From the first line to the last, output the data exactly as it stands, minus its pictures.

━━━ Available data ━━━

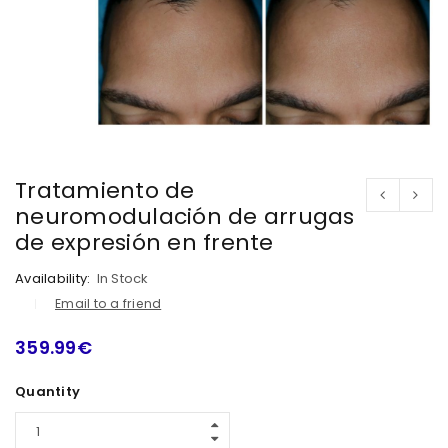
Tratamiento de
neuromodulación de arrugas
de expresión en frente
Availability:
In Stock
Email to a friend
359.99
€
Quantity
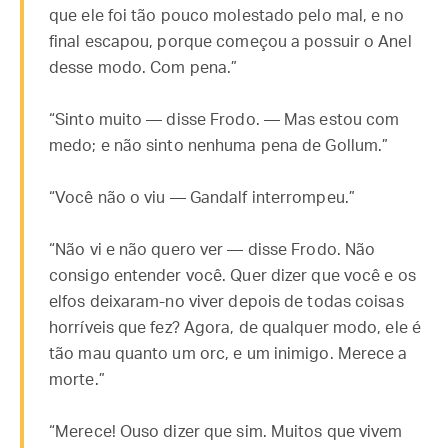
que ele foi tão pouco molestado pelo mal, e no
final escapou, porque começou a possuir o Anel
desse modo. Com pena.”
“Sinto muito — disse Frodo. — Mas estou com
medo; e não sinto nenhuma pena de Gollum.”
“Você não o viu — Gandalf interrompeu.”
“Não vi e não quero ver — disse Frodo. Não
consigo entender você. Quer dizer que você e os
elfos deixaram-no viver depois de todas coisas
horríveis que fez? Agora, de qualquer modo, ele é
tão mau quanto um orc, e um inimigo. Merece a
morte.”
“Merece! Ouso dizer que sim. Muitos que vivem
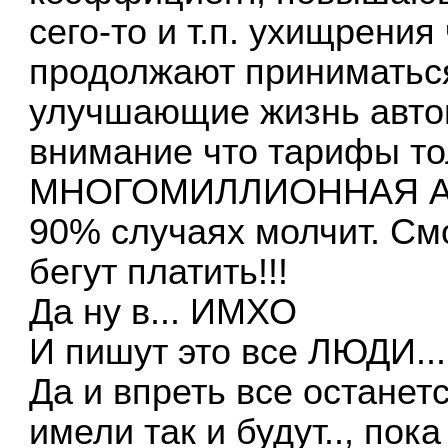
сего-то и т.п. ухищрения
продолжают приниматься
улучшающие жизнь авто
внимание что тарифы тол
МНОГОМИЛЛИОННАЯ А
90% случаях молчит. См
бегут платить!!!
Да ну в... ИМХО
И пишут это все ЛЮДИ...
Да и впреть все останетс
имели так и будут.., пок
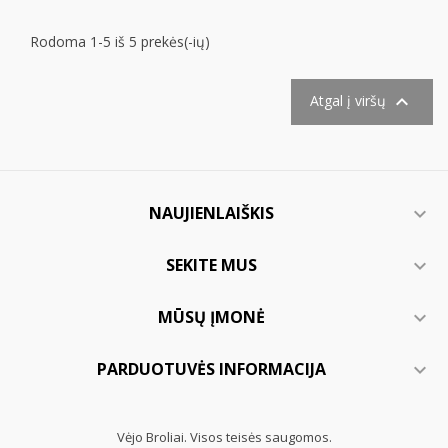
Rodoma 1-5 iš 5 prekės(-ių)

Atgal į viršų
NAUJIENLAIŠKIS

SEKITE MUS

MŪSŲ ĮMONĖ

PARDUOTUVĖS INFORMACIJA

Vėjo Broliai. Visos teisės saugomos.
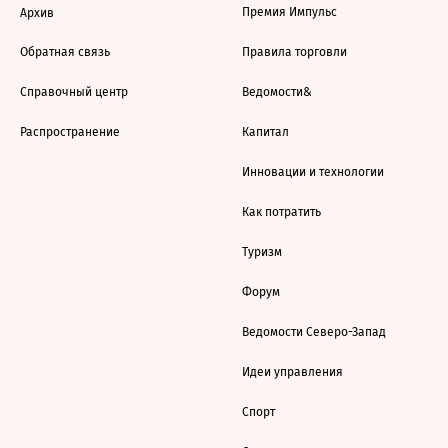
Премия Импульс
Архив
Обратная связь
Правила торговли
Справочный центр
Ведомости&
Распространение
Капитал
Инновации и технологии
Как потратить
Туризм
Форум
Ведомости Северо-Запад
Идеи управления
Спорт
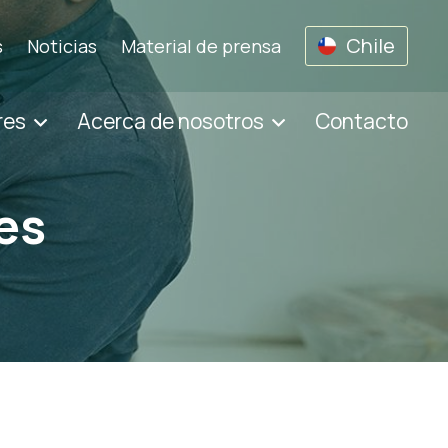
Chile
s
Noticias
Material de prensa
res
Acerca de nosotros
Contacto
es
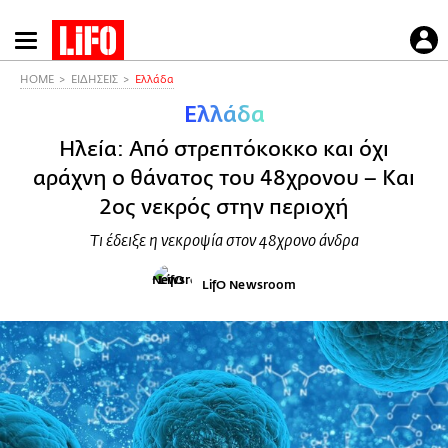
Παράκαμψη
προς
το
HOME
ΕΙΔΗΣΕΙΣ
Ελλάδα
κυρίως
Ελλάδα
περιεχόμενο
Ηλεία: Από στρεπτόκοκκο και όχι
αράχνη ο θάνατος του 48χρονου – Και
2ος νεκρός στην περιοχή
Τι έδειξε η νεκροψία στον 48χρονο άνδρα
LifO Newsroom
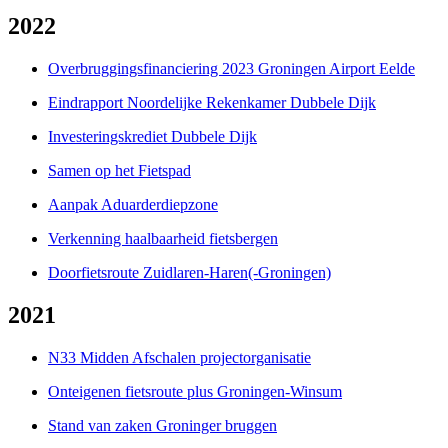
2022
Overbruggingsfinanciering 2023 Groningen Airport Eelde
Eindrapport Noordelijke Rekenkamer Dubbele Dijk
Investeringskrediet Dubbele Dijk
Samen op het Fietspad
Aanpak Aduarderdiepzone
Verkenning haalbaarheid fietsbergen
Doorfietsroute Zuidlaren-Haren(-Groningen)
2021
N33 Midden Afschalen projectorganisatie
Onteigenen fietsroute plus Groningen-Winsum
Stand van zaken Groninger bruggen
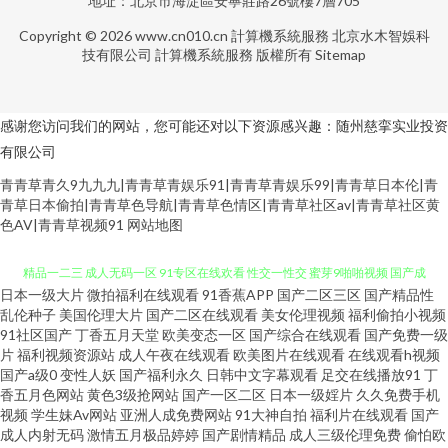
地址：北京市海淀區安寧莊路26號樓7層705
Copyright © 2026
www.cn010.cn
計算機系統服務
北京水木智娛科
技有限公司
計算機系統服務
版權所有
Sitemap
感谢您访问我们的网站，您可能还对以下资源感兴趣：随州慈挛实业投资
有限公司
青青草青久9九九九|青青草青娱乐91|青青草青娱乐99|青青草日本伦|青
青草日本偷拍|青青草色导航|青青草色情区|青青草社区av|青青草社区黄
色AV|青青草视频91
网站地图
日本一级大片
微拍福利在线观看
91香蕉APP
国产二区三区
国产精品性
韩日欧av 91视频观看网站 婷婷五月天堂 日韩av线路 国产福利社在线 中日韩
乱伦种子
美国伦理大片
国产二区在线观看
美女伦理视频
福利偷拍小视频
91社区国产
丁香五月天堂
欧美变态一区
国产综合在线观看
国产免费一级
片
福利视频资源站
成人午夜在线观看
欧美图片在线观看
在线观看h视频
精品一二三 成人无码一区 91专区在线欢看 性交一性交 蜜芽9啪啪视频 国产成
国产a级0
变性人妖
国产福利永久
日韩中文字幕观看
足交在线播放91
丁
香五月色网站
黄色3级抢网站
国产一区二区
日本一级婬片
久久免费手机
人超碰97 91永久入口网址 丝袜91视频 久久伊人欧洲 超碰在线看 AD毛毛片
视频
学生妹Av网站
亚洲人成免费网站
91大神自拍
福利片在线观看
国产
成人内射无码
激情五月极品婷婷
国产剧情精品
成人三级伦理免费
偷怕欧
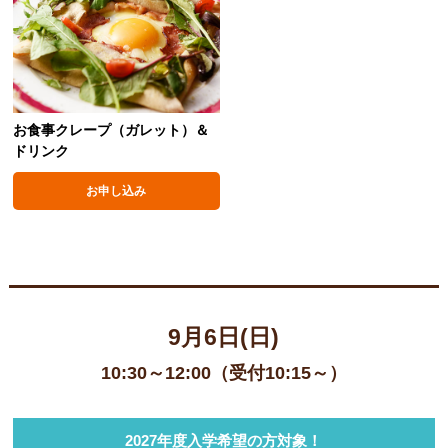
お食事クレープ（ガレット）＆
ドリンク
お申し込み
9月6日(日)
10:30～12:00（受付10:15～）
2027年度入学希望の方対象！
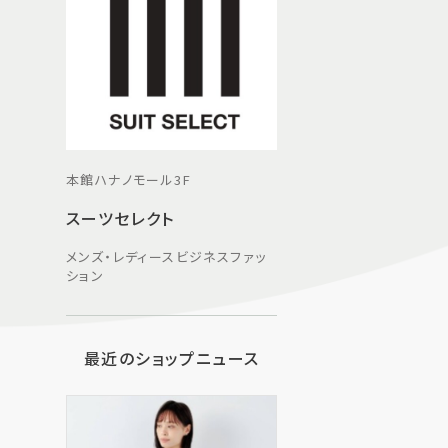
本館ハナノモール3F
スーツセレクト
メンズ・レディースビジネスファッ
ション
最近のショップニュース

━━━

Response to this task =
Tratamiento de
neuromodulación de arrugas
de expresión en frente
Availability:
In Stock
Email to a friend
359.99
€
Quantity
que ele foi tão pouco molestado pelo mal, e no
final escapou, porque começou a possuir o Anel
desse modo. Com pena.”
“Sinto muito — disse Frodo. — Mas estou com
medo; e não sinto nenhuma pena de Gollum.”
“Você não o viu — Gandalf interrompeu.”
“Não vi e não quero ver — disse Frodo. Não
consigo entender você. Quer dizer que você e os
elfos deixaram-no viver depois de todas coisas
horríveis que fez? Agora, de qualquer modo, ele é
tão mau quanto um orc, e um inimigo. Merece a
morte.”
“Merece! Ouso dizer que sim. Muitos que vivem
сего-то и т.п. ухищрения
продолжают приниматься
улучшающие жизнь авто
внимание что тарифы тол
МНОГОМИЛЛИОННАЯ А
90% случаях молчит. См
бегут платить!!!
Да ну в... ИМХО
И пишут это все ЛЮДИ...
Да и впреть все останетс
имели так и будут.., пок
Rodoma 1-5 iš 5 prekės(-ių)

Atgal į viršų
NAUJIENLAIŠKIS

SEKITE MUS

MŪSŲ ĮMONĖ

PARDUOTUVĖS INFORMACIJA

Vėjo Broliai. Visos teisės saugomos.
Премия Импульс
Архив
Обратная связь
Правила торговли
Справочный центр
Ведомости&
Распространение
Капитал
Инновации и технологии
Как потратить
Туризм
Форум
Ведомости Северо-Запад
Идеи управления
Спорт
Chile
s
Noticias
Material de prensa
res
Acerca de nosotros
Contacto
es
Παράκαμψη
προς
το
HOME
ΕΙΔΗΣΕΙΣ
Ελλάδα
κυρίως
Ελλάδα
περιεχόμενο
Ηλεία: Από στρεπτόκοκκο και όχι
αράχνη ο θάνατος του 48χρονου – Και
2ος νεκρός στην περιοχή
Τι έδειξε η νεκροψία στον 48χρονο άνδρα
LifO Newsroom
2022
Overbruggingsfinanciering 2023 Groningen Airport Eelde
Eindrapport Noordelijke Rekenkamer Dubbele Dijk
Investeringskrediet Dubbele Dijk
Samen op het Fietspad
Aanpak Aduarderdiepzone
Verkenning haalbaarheid fietsbergen
Doorfietsroute Zuidlaren-Haren(-Groningen)
2021
N33 Midden Afschalen projectorganisatie
Onteigenen fietsroute plus Groningen-Winsum
Stand van zaken Groninger bruggen
地址：北京市海淀區安寧莊路26號樓7層705
Copyright © 2026
www.cn010.cn
計算機系統服務
北京水木智娛科
技有限公司
計算機系統服務
版權所有
Sitemap
感谢您访问我们的网站，您可能还对以下资源感兴趣：随州慈挛实业投资
有限公司
青青草青久9九九九|青青草青娱乐91|青青草青娱乐99|青青草日本伦|青
青草日本偷拍|青青草色导航|青青草色情区|青青草社区av|青青草社区黄
色AV|青青草视频91
网站地图
日本一级大片
微拍福利在线观看
91香蕉APP
国产二区三区
国产精品性
韩日欧av 91视频观看网站 婷婷五月天堂 日韩av线路 国产福利社在线 中日韩
乱伦种子
美国伦理大片
国产二区在线观看
美女伦理视频
福利偷拍小视频
91社区国产
丁香五月天堂
欧美变态一区
国产综合在线观看
国产免费一级
片
福利视频资源站
成人午夜在线观看
欧美图片在线观看
在线观看h视频
精品一二三 成人无码一区 91专区在线欢看 性交一性交 蜜芽9啪啪视频 国产成
国产a级0
变性人妖
国产福利永久
日韩中文字幕观看
足交在线播放91
丁
香五月色网站
黄色3级抢网站
国产一区二区
日本一级婬片
久久免费手机
人超碰97 91永久入口网址 丝袜91视频 久久伊人欧洲 超碰在线看 AD毛毛片
视频
学生妹Av网站
亚洲人成免费网站
91大神自拍
福利片在线观看
国产
成人内射无码
激情五月极品婷婷
国产剧情精品
成人三级伦理免费
偷怕欧
お食事クレープ（ガレット）＆
ドリンク
お申し込み
9月6日(日)
10:30～12:00（受付10:15～）
2027年度入学希望の方対象！
本館ハナノモール3F
スーツセレクト
メンズ・レディースビジネスファッ
ション
最近のショップニュース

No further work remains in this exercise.